» **Required work**
Set the pictures aside and set down only the lines from the line holding "заразились коронавирусом" through the end of the entries below, ends included.

Source records:
Content starts

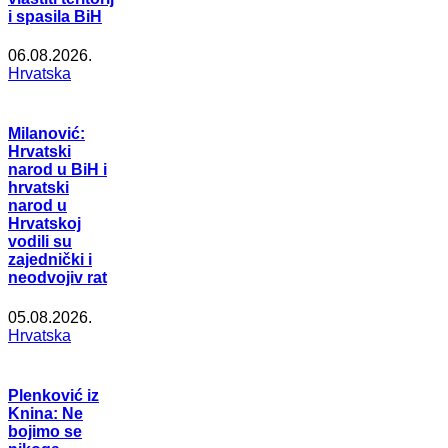
i spasila BiH
06.08.2026.
Hrvatska
Milanović:
Hrvatski
narod u BiH i
hrvatski
narod u
Hrvatskoj
vodili su
zajednički i
neodvojiv rat
05.08.2026.
Hrvatska
Plenković iz
Knina: Ne
bojimo se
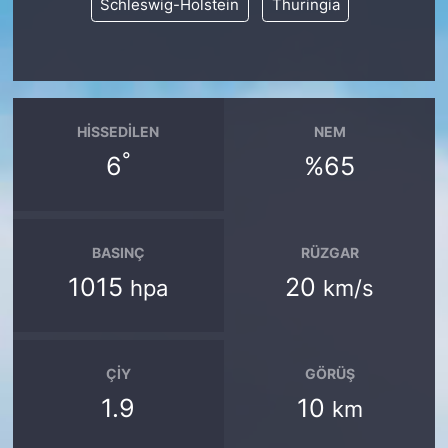
Schleswig-Holstein
Thuringia
HISSEDILEN
NEM
°
6
%65
BASINÇ
RÜZGAR
1015
20
hpa
km/s
ÇIY
GÖRÜŞ
1.9
10
km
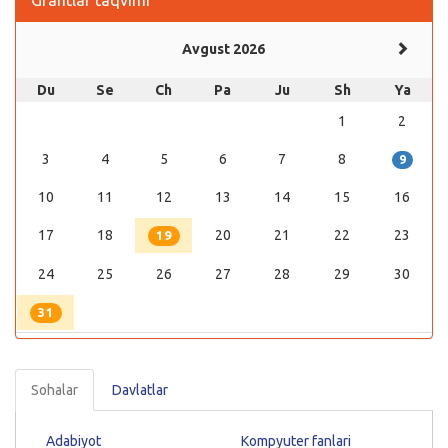
Grantlar taqvimi
Avgust 2026
Du
Se
Ch
Pa
Ju
Sh
Ya
1
2
3
4
5
6
7
8
9
10
11
12
13
14
15
16
17
18
20
21
22
23
19
24
25
26
27
28
29
30
31
Sohalar
Davlatlar
Adabiyot
Kompyuter fanlari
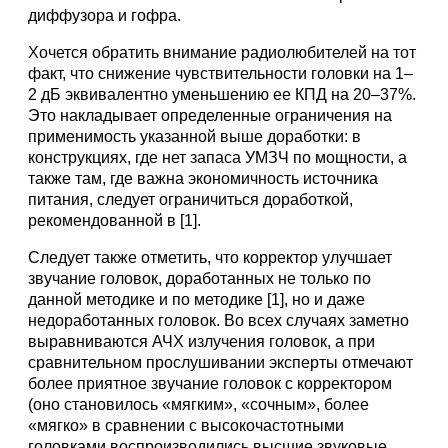
диффузора и гофра.
Хочется обратить внимание радиолюбителей на тот
факт, что снижение чувствительности головки на 1–
2 дБ эквивалентно уменьшению ее КПД на 20–37%.
Это накладывает определенные ограничения на
применимость указанной выше доработки: в
конструкциях, где нет запаса УМЗЧ по мощности, а
также там, где важна экономичность источника
питания, следует ограничиться доработкой,
рекомендованной в [1].
Следует также отметить, что корректор улучшает
звучание головок, доработанных не только по
данной методике и по методике [1], но и даже
недоработанных головок. Во всех случаях заметно
выравниваются АЧХ излучения головок, а при
сравнительном прослушивании эксперты отмечают
более приятное звучание головок с корректором
(оно становилось «мягким», «сочным», более
«мягко» в сравнении с высокочастотными
головками воспроизводились высшие звуковые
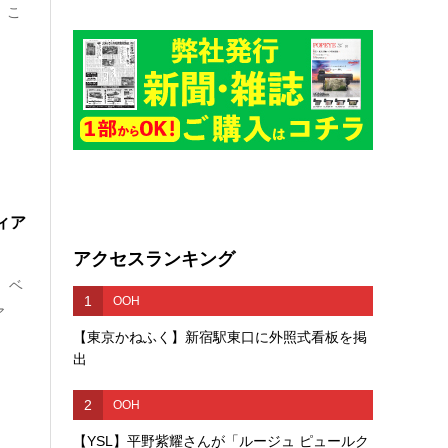
 こ
ィア
アクセスランキング
、ベ
1
OOH
ア
【東京かねふく】新宿駅東口に外照式看板を掲
出
2
OOH
【YSL】平野紫耀さんが「ルージュ ピュールク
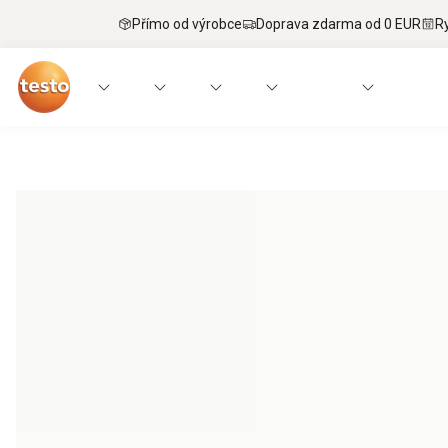
Přímo od výrobce
Doprava zdarma od 0 EUR
R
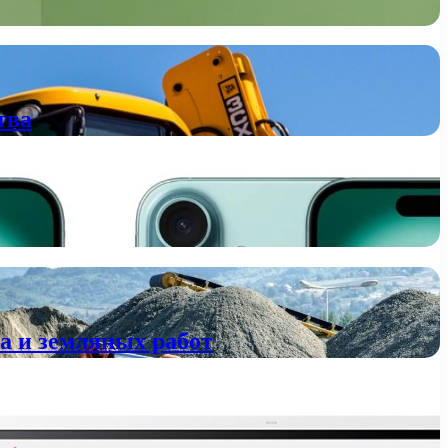
тва
а и земляных работ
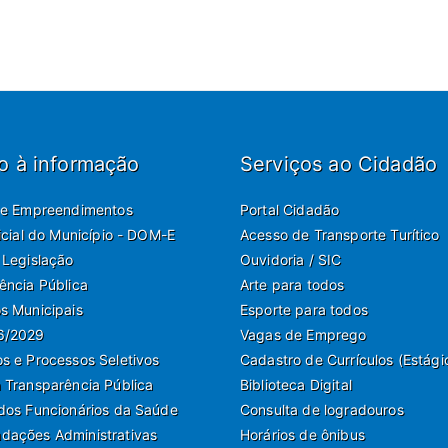
o à informação
Serviços ao Cidadão
de Empreendimentos
Portal Cidadão
ficial do Município - DOM-E
Acesso de Transporte Turítico
 Legislação
Ouvidoria / SIC
ência Pública
Arte para todos
s Municipais
Esporte para todos
6/2029
Vagas de Emprego
s e Processos Seletivos
Cadastro de Currículos (Estági
 Transparência Pública
Biblioteca Digital
dos Funcionários da Saúde
Consulta de logradouros
ações Administrativas
Horários de ônibus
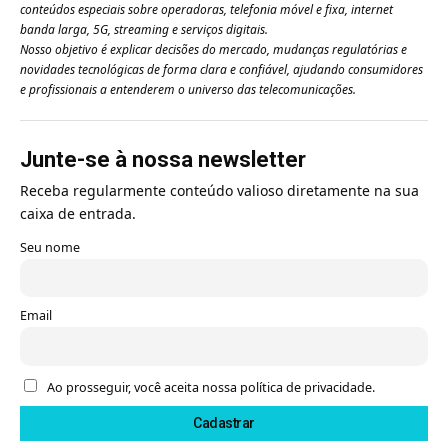
conteúdos especiais sobre operadoras, telefonia móvel e fixa, internet
banda larga, 5G, streaming e serviços digitais.
Nosso objetivo é explicar decisões do mercado, mudanças regulatórias e
novidades tecnológicas de forma clara e confiável, ajudando consumidores
e profissionais a entenderem o universo das telecomunicações.
Junte-se à nossa newsletter
Receba regularmente conteúdo valioso diretamente na sua
caixa de entrada.
Seu nome
Email
Ao prosseguir, você aceita nossa política de privacidade.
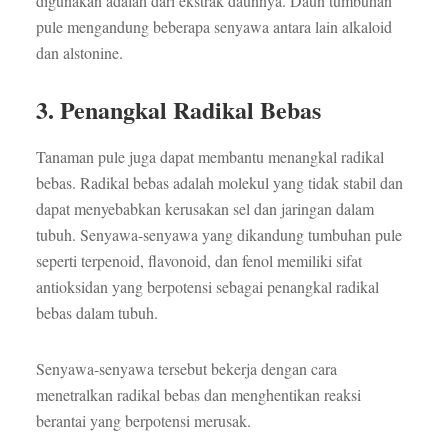
digunakan adalah dari ekstrak daunnya. Daun tumbuhan
pule mengandung beberapa senyawa antara lain alkaloid
dan alstonine.
3. Penangkal Radikal Bebas
Tanaman pule juga dapat membantu menangkal radikal
bebas. Radikal bebas adalah molekul yang tidak stabil dan
dapat menyebabkan kerusakan sel dan jaringan dalam
tubuh. Senyawa-senyawa yang dikandung tumbuhan pule
seperti terpenoid, flavonoid, dan fenol memiliki sifat
antioksidan yang berpotensi sebagai penangkal radikal
bebas dalam tubuh.
Senyawa-senyawa tersebut bekerja dengan cara
menetralkan radikal bebas dan menghentikan reaksi
berantai yang berpotensi merusak.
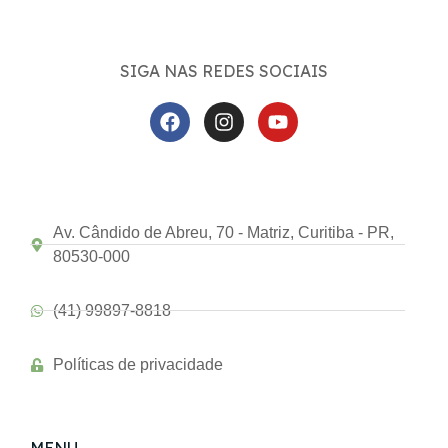
SIGA NAS REDES SOCIAIS
Av. Cândido de Abreu, 70 - Matriz, Curitiba - PR,
80530-000
(41) 99897-8818
Políticas de privacidade
MENU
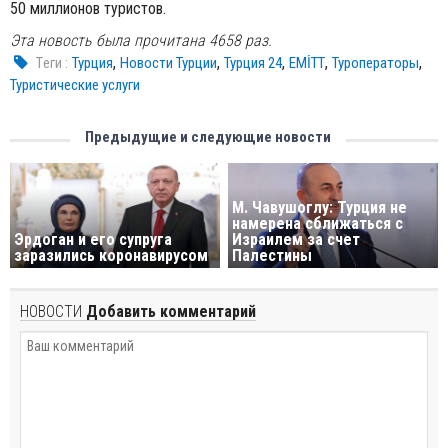
50 миллионов туристов.
Эта новость была прочитана 4658 раз.
,
,
,
,
,
Tеги :
Турция
Новости Турции
Турция 24
EMİTT
Туроператоры
Туристические услуги
Предыдущие и следующие новости
М. Чавушоглу: Турция не
намерена сближаться с
Эрдоган и его супруга
Израилем за счет
заразились коронавирусом
Палестины
НОВОСТИ
Добавить комментарий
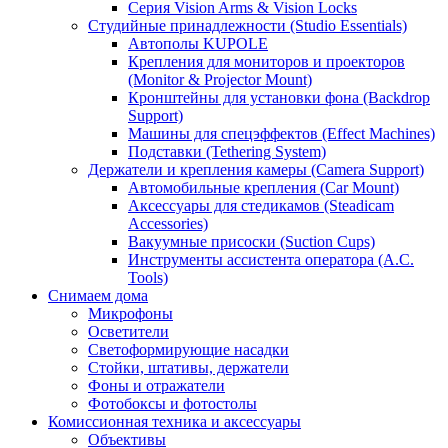
Серия Vision Arms & Vision Locks
Студийные принадлежности (Studio Essentials)
Автополы KUPOLE
Крепления для мониторов и проекторов
(Monitor & Projector Mount)
Кронштейны для установки фона (Backdrop
Support)
Машины для спецэффектов (Effect Machines)
Подставки (Tethering System)
Держатели и крепления камеры (Camera Support)
Автомобильные крепления (Car Mount)
Аксессуары для стедикамов (Steadicam
Accessories)
Вакуумные присоски (Suction Cups)
Инструменты ассистента оператора (A.C.
Tools)
Снимаем дома
Микрофоны
Осветители
Светоформирующие насадки
Стойки, штативы, держатели
Фоны и отражатели
Фотобоксы и фотостолы
Комиссионная техника и аксессуары
Объективы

Content ends

» **Output for this task**
заразились коронавирусом
Палестины
НОВОСТИ
Добавить комментарий
Серия Vision Arms & Vision Locks
Студийные принадлежности (Studio Essentials)
Автополы KUPOLE
Крепления для мониторов и проекторов
(Monitor & Projector Mount)
Кронштейны для установки фона (Backdrop
Support)
Машины для спецэффектов (Effect Machines)
Подставки (Tethering System)
Держатели и крепления камеры (Camera Support)
Автомобильные крепления (Car Mount)
Аксессуары для стедикамов (Steadicam
Accessories)
Вакуумные присоски (Suction Cups)
Инструменты ассистента оператора (A.C.
Tools)
Снимаем дома
Микрофоны
Осветители
Светоформирующие насадки
Стойки, штативы, держатели
Фоны и отражатели
Фотобоксы и фотостолы
Комиссионная техника и аксессуары
Объективы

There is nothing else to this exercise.